Source data:
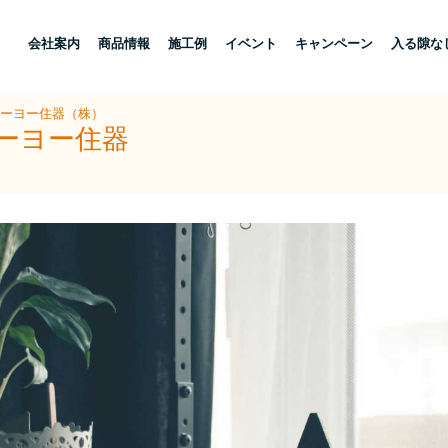
し
会社案内
商品情報
施工例
イベント
キャンペーン
入る隙な
トーヨー住器（株）
トーヨー住器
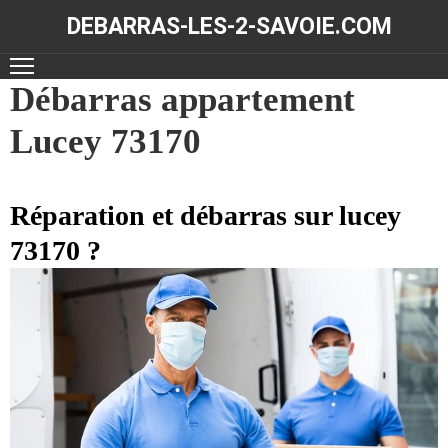
DEBARRAS-LES-2-SAVOIE.COM
ACCUEIL
Débarras appartement
Lucey 73170
DÉBARRAS
NOS
RÉALISATIONS
Réparation et débarras sur lucey
73170 ?
CONTACT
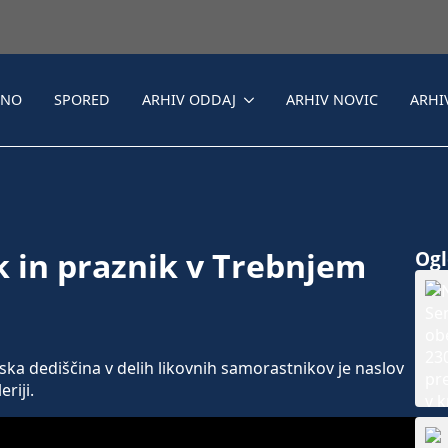
LNO
SPORED
ARHIV ODDAJ
ARHIV NOVIC
ARHI
k in praznik v Trebnjem
Ogle
ska dediščina v delih likovnih samorastnikov je naslov
riji.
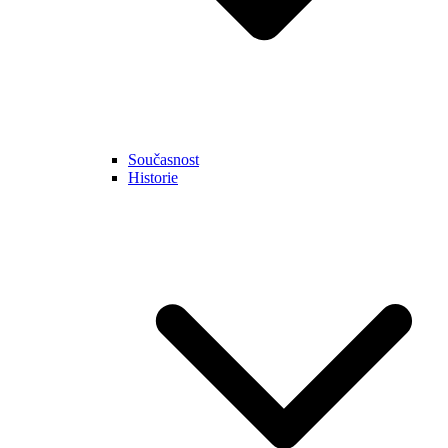
Současnost
Historie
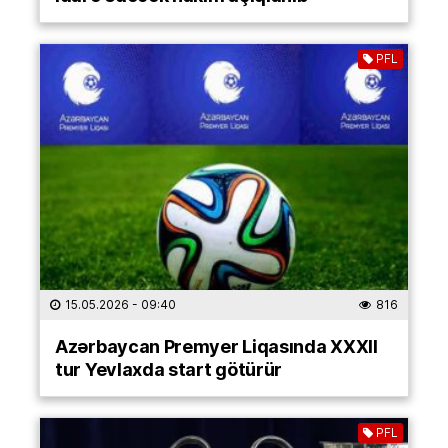
PFL
15.05.2026
- 09:40
816
Azərbaycan Premyer Liqasında XXXII
tur Yevlaxda start götürür
PFL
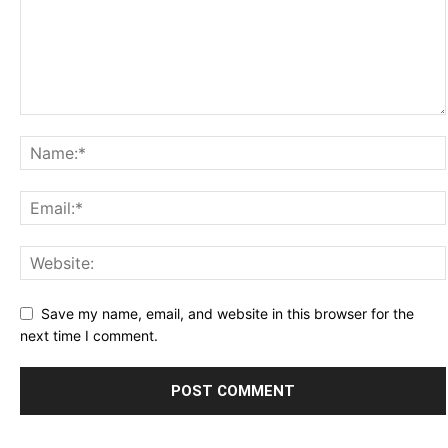
Save my name, email, and website in this browser for the
next time I comment.
Alternative:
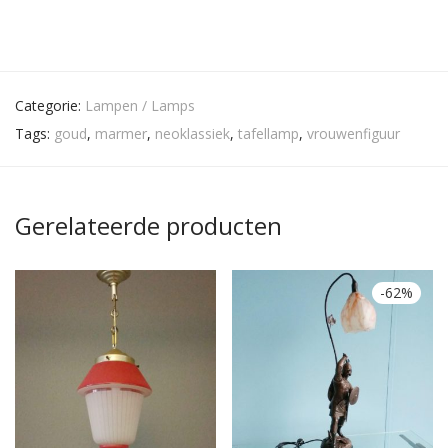
Categorie:
Lampen / Lamps
Tags:
goud
,
marmer
,
neoklassiek
,
tafellamp
,
vrouwenfiguur
Gerelateerde producten
-
62
%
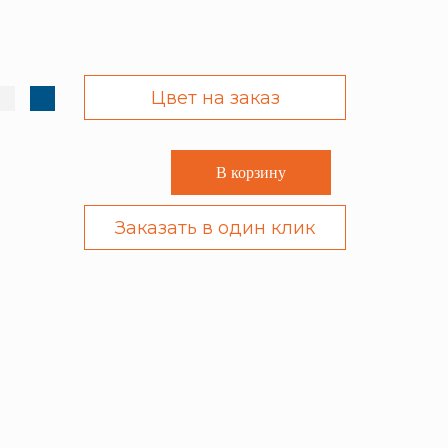
Цвет на заказ
В корзину
Заказать в один клик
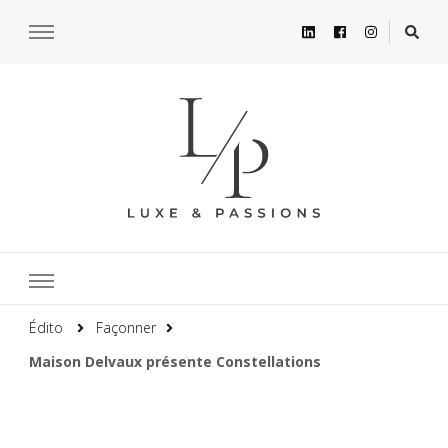
Édito
Façonner
Maison Delvaux présente Constellations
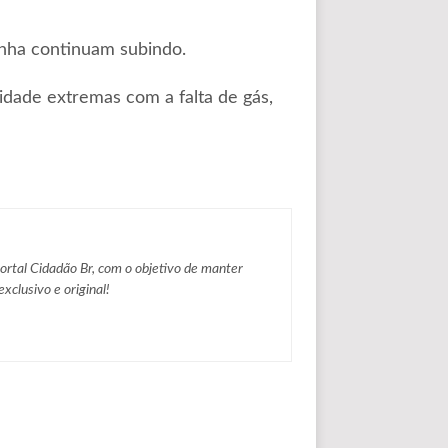
inha continuam subindo.
idade extremas com a falta de gás,
Portal Cidadão Br, com o objetivo de manter
xclusivo e original!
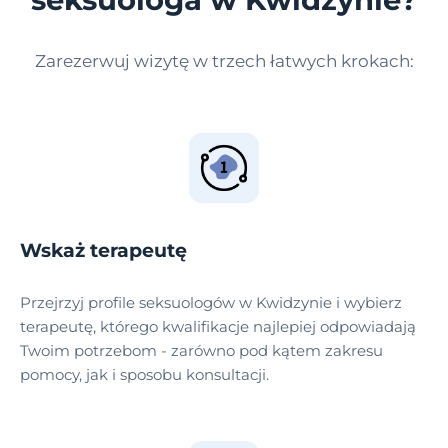
Zarezerwuj wizytę w trzech łatwych krokach:
Wskaż terapeutę
Przejrzyj profile seksuologów w Kwidzynie i wybierz
terapeutę, którego kwalifikacje najlepiej odpowiadają
Twoim potrzebom - zarówno pod kątem zakresu
pomocy, jak i sposobu konsultacji.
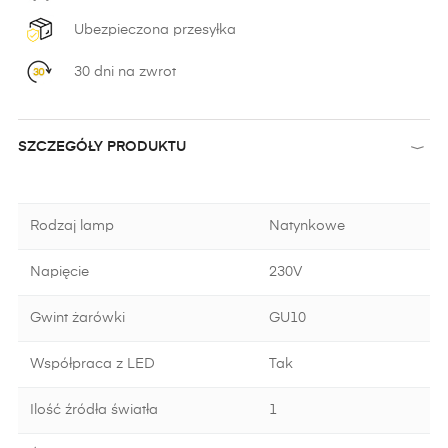
Ubezpieczona przesyłka
30 dni na zwrot
SZCZEGÓŁY PRODUKTU
Rodzaj lamp
Natynkowe
Napięcie
230V
Gwint żarówki
GU10
Współpraca z LED
Tak
Ilość źródła światła
1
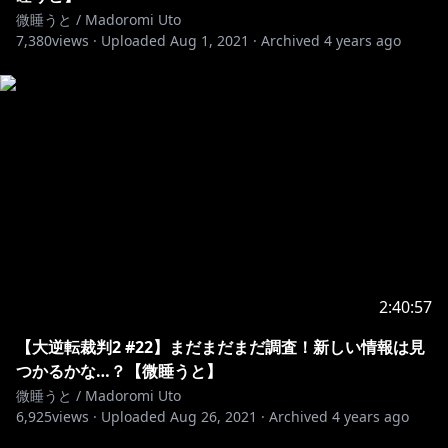
微睡うと等身大アクリルフィギュア…いかがですか？
微睡うと / Madoromi Uto
BOOTH.｡oO(
https://madoromiuto.booth.pm/
)
7,380
views ·
Uploaded
Aug 1, 2021
·
Archived
4 years ago
Twitter.｡oO(
https://twitter.com/MadoromiUto
)
illust⋈Ting様.｡oO(
https://twitter.com/Tingiiio
)
Live2D⋈あまとうこ様.｡oO(
https://twitter.com/Amatoko85
)
Logo/Design⋈ひかがみひなみ様.｡oO(
https://twitter.com/moucou
)
使用楽曲.｡oO(
https://dova-s.jp/
)
.｡oO(
https://soundeffect-lab.info/
)
2:40:57
【大逆転裁判2 #22】まだまだまだ調査！新しい情報は見
つかるかな…？【微睡うと】
微睡うと / Madoromi Uto
6,925
views ·
Uploaded
Aug 26, 2021
·
Archived
4 years ago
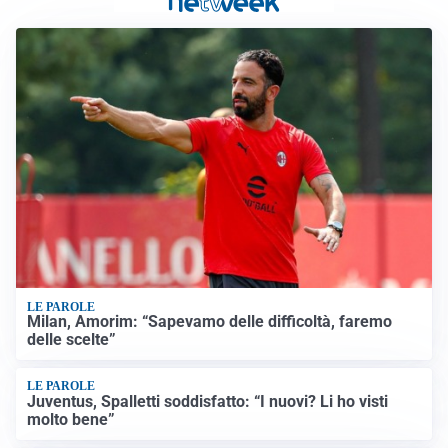
LE PAROLE
Milan, Amorim: “Sapevamo delle difficoltà, faremo
delle scelte”
LE PAROLE
Juventus, Spalletti soddisfatto: “I nuovi? Li ho visti
molto bene”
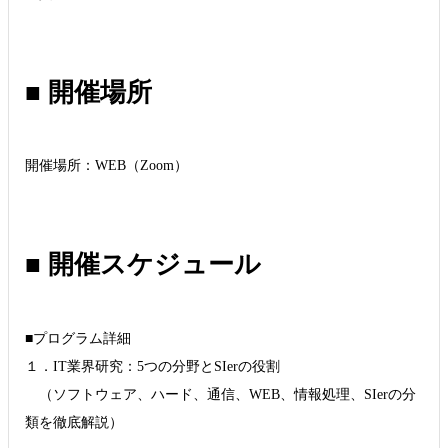
■ 開催場所
開催場所：WEB（Zoom）
■ 開催スケジュール
■プログラム詳細
１．IT業界研究：5つの分野とSIerの役割
（ソフトウェア、ハード、通信、WEB、情報処理、SIerの分
類を徹底解説）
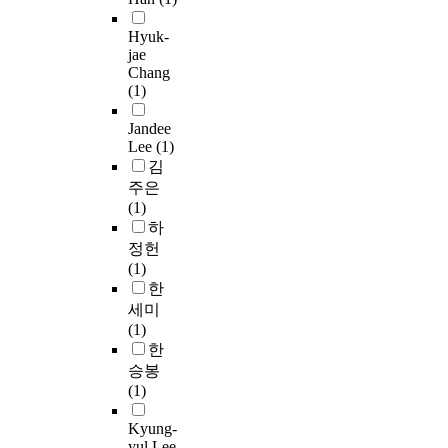
r
조
n
e
n
합
한
i
r
료
s
사
a
d
a
제
건
c
o
를
Hyuk-
a
결
l
i
t
의
강
a
n
승
jae
f
과
s
s
i
사
설
t
i
인
Chang
f
(
t
e
o
용
문
i
c
받
(1)
e
N
u
a
n
비
2
o
d
아
c
=
d
s
a
율
4
Jandee
n
i
그
t
3
y
e
l
이
Lee
(1)
문
a
s
중
i
9
)
s
S
높
김
항
n
e
6
n
,
을
i
t
다
주은
,
d
a
5
g
3
시
n
a
.
(1)
검
i
s
에
t
7
행
c
t
특
하
진
m
e
이
h
8
하
l
i
히
조
정헌
p
s
상
e
)
였
u
s
한
사
(1)
r
t
남
p
중
다
d
t
국
5
한
o
h
성
r
신
.
i
i
에
문
세미
v
a
독
e
체
연
n
c
서
항
(1)
e
t
거
v
활
구
g
a
2
,
한
m
o
노
a
동
대
d
l
0
영
e
c
인
승봉
l
실
상
y
c
1
양
n
c
을
(1)
e
천
자
s
l
7
조
t
u
대
n
여
는
l
a
년
사
Kyung-
o
r
상
c
부
1
i
s
을
yul Lee
5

ABOUT THIS TASK: Copy every line of the data word for word, omitting the images.

ANSWER BELOW:
し
会社案内
商品情報
施工例
イベント
キャンペーン
入る隙な
トーヨー住器（株）
トーヨー住器
DEBARRAS-LES-2-SAVOIE.COM
ACCUEIL
Débarras appartement
Lucey 73170
DÉBARRAS
NOS
RÉALISATIONS
Réparation et débarras sur lucey
73170 ?
CONTACT
LNO
SPORED
ARHIV ODDAJ
ARHIV NOVIC
ARHI
k in praznik v Trebnjem
Ogle
ska dediščina v delih likovnih samorastnikov je naslov
riji.
Současnost
Historie
PFL
15.05.2026
- 09:40
816
Azərbaycan Premyer Liqasında XXXII
tur Yevlaxda start götürür
PFL
Save my name, email, and website in this browser for the
next time I comment.
Alternative:
Categorie:
Lampen / Lamps
Tags:
goud
,
marmer
,
neoklassiek
,
tafellamp
,
vrouwenfiguur
Gerelateerde producten
-
62
%
Цвет на заказ
В корзину
Заказать в один клик
Édito
Façonner
Maison Delvaux présente Constellations
inha continuam subindo.
idade extremas com a falta de gás,
Portal Cidadão Br, com o objetivo de manter
xclusivo e original!
Zarezerwuj wizytę w trzech łatwych krokach:
Wskaż terapeutę
Przejrzyj profile seksuologów w Kwidzynie i wybierz
terapeutę, którego kwalifikacje najlepiej odpowiadają
Twoim potrzebom - zarówno pod kątem zakresu
pomocy, jak i sposobu konsultacji.
Ubezpieczona przesyłka
30 dni na zwrot
SZCZEGÓŁY PRODUKTU
Rodzaj lamp
Natynkowe
Napięcie
230V
Gwint żarówki
GU10
Współpraca z LED
Tak
Ilość źródła światła
1
微睡うと等身大アクリルフィギュア…いかがですか？
微睡うと / Madoromi Uto
BOOTH.｡oO(
https://madoromiuto.booth.pm/
)
7,380
views ·
Uploaded
Aug 1, 2021
·
Archived
4 years ago
Twitter.｡oO(
https://twitter.com/MadoromiUto
)
illust⋈Ting様.｡oO(
https://twitter.com/Tingiiio
)
Live2D⋈あまとうこ様.｡oO(
https://twitter.com/Amatoko85
)
Logo/Design⋈ひかがみひなみ様.｡oO(
https://twitter.com/moucou
)
使用楽曲.｡oO(
https://dova-s.jp/
)
.｡oO(
https://soundeffect-lab.info/
)
2:40:57
【大逆転裁判2 #22】まだまだまだ調査！新しい情報は見
つかるかな…？【微睡うと】
微睡うと / Madoromi Uto
6,925
views ·
Uploaded
Aug 26, 2021
·
Archived
4 years ago
LE PAROLE
Milan, Amorim: “Sapevamo delle difficoltà, faremo
delle scelte”
LE PAROLE
Juventus, Spalletti soddisfatto: “I nuovi? Li ho visti
molto bene”
■ 開催場所
開催場所：WEB（Zoom）
■ 開催スケジュール
■プログラム詳細
１．IT業界研究：5つの分野とSIerの役割
（ソフトウェア、ハード、通信、WEB、情報処理、SIerの分
類を徹底解説）
r
조
n
e
n
합
한
i
r
료
s
사
a
d
a
제
건
c
o
를
Hyuk-
a
결
l
i
t
의
강
a
n
승
jae
f
과
s
s
i
사
설
t
i
인
Chang
f
(
t
e
o
용
문
i
c
받
(1)
e
N
u
a
n
비
2
o
d
아
c
=
d
s
a
율
4
Jandee
n
i
그
t
3
y
e
l
이
Lee
(1)
문
a
s
중
i
9
)
s
S
높
김
항
n
e
6
n
,
을
i
t
다
주은
,
d
a
5
g
3
시
n
a
.
(1)
검
i
s
에
t
7
행
c
t
특
하
진
m
e
이
h
8
하
l
i
히
조
정헌
p
s
상
e
)
였
u
s
한
사
(1)
r
t
남
p
중
다
d
t
국
5
한
o
h
성
r
신
.
i
i
에
문
세미
v
a
독
e
체
연
n
c
서
항
(1)
e
t
거
v
활
구
g
a
2
,
한
m
o
노
a
동
대
d
l
0
영
e
c
인
승봉
l
실
상
y
c
1
양
n
c
을
(1)
e
천
자
s
l
7
조
t
u
대
n
여
는
l
a
년
사
Kyung-
o
r
상
c
부
1
i
s
을
yul Lee
5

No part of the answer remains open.